Highland Goo | 2020 | mixed media on paper| 30 x 22 inches

Hello Deer | 2020 | mixed media on paper| 30 x 22 inches

Havana | 2020 | mixed media on paper| 30 x 22 inches

Varadero | 2020 | mixed media on paper| 22 x 30 inches

Keep burning it Til they listen | 2020 | mixed media on paper| 30 x 22 inches

Wild Child | 2021 | mixed media on paper| 30 x 22 inches

Autumn Rhythm | 2021 | mixed media on paper| 30 x 22 inches

Hang Tight | 2021 | mixed media on paper| 30 x 22 inches

Summertime | 2021 | mixed media on paper| 30 x 22 inches

Wild Horses | 2021 | mixed media on paper| 22 x 30 inches

 
 

SOMETHING ABOUT MEMORIES OR DREAMS

The intention was to try something more magical, more surreal. Something inspired - although not necessarily similar to - the creative works that I’ve found myself most drawn to recently. Mostly work that is at least a little - if not completely - nonsensical, with shades of humor balanced by a pervasive strangeness. I’ll spare my viewers a philosophy lecture, but there is something deeply meaningful about artwork that doesn’t always add up. The same goes for art that’s too whimsical to be reality.

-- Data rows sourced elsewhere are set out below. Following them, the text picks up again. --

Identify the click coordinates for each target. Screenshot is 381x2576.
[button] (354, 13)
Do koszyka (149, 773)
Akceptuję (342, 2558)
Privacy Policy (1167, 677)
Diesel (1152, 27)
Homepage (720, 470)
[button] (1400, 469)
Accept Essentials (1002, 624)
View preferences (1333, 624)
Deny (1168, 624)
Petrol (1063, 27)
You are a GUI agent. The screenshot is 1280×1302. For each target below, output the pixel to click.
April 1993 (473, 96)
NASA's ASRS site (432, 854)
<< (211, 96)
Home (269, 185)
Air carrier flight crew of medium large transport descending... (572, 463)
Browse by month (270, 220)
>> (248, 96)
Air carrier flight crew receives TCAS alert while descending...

The lyricism of early Phish albums (Junta, Picture of Nectar), the magical realism of any writing by Gabriel Garcia Marquez, and of course Borges’ Labyrinths. The films of David Lynch - which need no explanation because you can’t anyways. Also Hemingway - although far less strange and surreal, but overwhelmingly poignant, and beautiful in its leanness. He reminds me to keep the syntax simple because eloquence does not have to be too complicated. I’ve also been watching a lot of Paul Thomas Anderson - I don’t know what his films have to do with these paintings, but I’ve no doubt they're in there somehow. I won't claim to have made anything quite as profound as these artists have - I wasn't really trying to - but it's what I've been getting my kicks from.

So figures have emerged - or invaded - into a space previously inhabited by pure, non-representational abstraction. The typical dynamics are still at play: order and chance, sophistication and clumsiness, forms that are obvious, tight, and/or recognizable in contrast to ambiguity, distortion, and elusiveness. But now there are words being put over the music - it’s not all instrumental jazz anymore. It’s not only structured composition tangled with improvisation. Now there’s just barely a description of a kinesthetically relatable space - it even has a body in it!

What do they do? They make me curious. They make me wonder. Usually, the body is my daughter - that curious little character who bounces around investigating one thing or another as she accidentally figures out how our world works. Maybe I wanted to make paintings I find as curious as she finds literally everything. There are also a couple of animals - and my wife. Sometimes I find them curious too.

I learned as much if not more about making art over the decade I spent working as a cook than I did from all my art schooling. Sometimes work in one medium is most easy to grasp by looking at work in other formats. When was the last time you asked what a plate of food meant? Hopefully never. If you did, you missed the point.

I don’t know what these paintings are about, because they aren’t about anything. They never are, and never have been. Their function is to generate feelings and affect by giving us something to taste, and to make us wonder - not to provide answers.